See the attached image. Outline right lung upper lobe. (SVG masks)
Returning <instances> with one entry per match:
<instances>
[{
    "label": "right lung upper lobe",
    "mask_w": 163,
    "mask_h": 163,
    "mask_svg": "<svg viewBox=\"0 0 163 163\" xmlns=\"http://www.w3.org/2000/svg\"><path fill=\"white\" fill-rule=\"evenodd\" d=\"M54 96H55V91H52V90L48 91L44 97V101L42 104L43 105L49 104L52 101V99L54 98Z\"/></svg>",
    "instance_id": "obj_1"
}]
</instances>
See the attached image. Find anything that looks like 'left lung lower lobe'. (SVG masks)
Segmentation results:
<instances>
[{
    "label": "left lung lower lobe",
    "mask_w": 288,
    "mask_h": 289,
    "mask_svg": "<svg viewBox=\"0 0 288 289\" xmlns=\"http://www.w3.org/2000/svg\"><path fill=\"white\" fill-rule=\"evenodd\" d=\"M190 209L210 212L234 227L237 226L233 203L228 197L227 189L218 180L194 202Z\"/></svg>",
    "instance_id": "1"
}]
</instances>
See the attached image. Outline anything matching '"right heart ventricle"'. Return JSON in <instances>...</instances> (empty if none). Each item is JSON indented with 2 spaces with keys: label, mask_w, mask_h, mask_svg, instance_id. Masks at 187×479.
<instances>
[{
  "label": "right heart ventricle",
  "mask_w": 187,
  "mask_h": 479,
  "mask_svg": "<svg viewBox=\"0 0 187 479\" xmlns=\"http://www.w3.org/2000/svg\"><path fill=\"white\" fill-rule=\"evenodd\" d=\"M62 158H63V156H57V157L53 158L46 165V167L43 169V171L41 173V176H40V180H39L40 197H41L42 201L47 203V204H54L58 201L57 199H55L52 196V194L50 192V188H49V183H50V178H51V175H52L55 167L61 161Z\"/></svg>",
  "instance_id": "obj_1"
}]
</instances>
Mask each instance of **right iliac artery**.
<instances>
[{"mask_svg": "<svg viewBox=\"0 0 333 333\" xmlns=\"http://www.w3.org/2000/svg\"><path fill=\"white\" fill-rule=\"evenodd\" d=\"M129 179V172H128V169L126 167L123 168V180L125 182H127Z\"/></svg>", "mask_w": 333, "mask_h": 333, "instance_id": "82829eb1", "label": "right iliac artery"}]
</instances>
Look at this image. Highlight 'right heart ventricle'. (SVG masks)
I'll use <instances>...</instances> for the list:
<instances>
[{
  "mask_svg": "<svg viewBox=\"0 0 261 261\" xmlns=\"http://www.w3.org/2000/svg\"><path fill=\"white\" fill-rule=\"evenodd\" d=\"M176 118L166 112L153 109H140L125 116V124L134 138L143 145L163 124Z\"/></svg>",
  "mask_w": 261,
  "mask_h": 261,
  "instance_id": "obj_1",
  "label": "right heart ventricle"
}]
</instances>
──────
• **Required action**
Up to and including the final line of the data above, please copy every line exactly, starting from the one that contains "Look at this".

• **Expected answer**
Look at this image. Highlight 'right heart ventricle'. (SVG masks)
I'll use <instances>...</instances> for the list:
<instances>
[{
  "mask_svg": "<svg viewBox=\"0 0 261 261\" xmlns=\"http://www.w3.org/2000/svg\"><path fill=\"white\" fill-rule=\"evenodd\" d=\"M176 118L166 112L153 109H140L125 116V124L134 138L143 145L163 124Z\"/></svg>",
  "mask_w": 261,
  "mask_h": 261,
  "instance_id": "obj_1",
  "label": "right heart ventricle"
}]
</instances>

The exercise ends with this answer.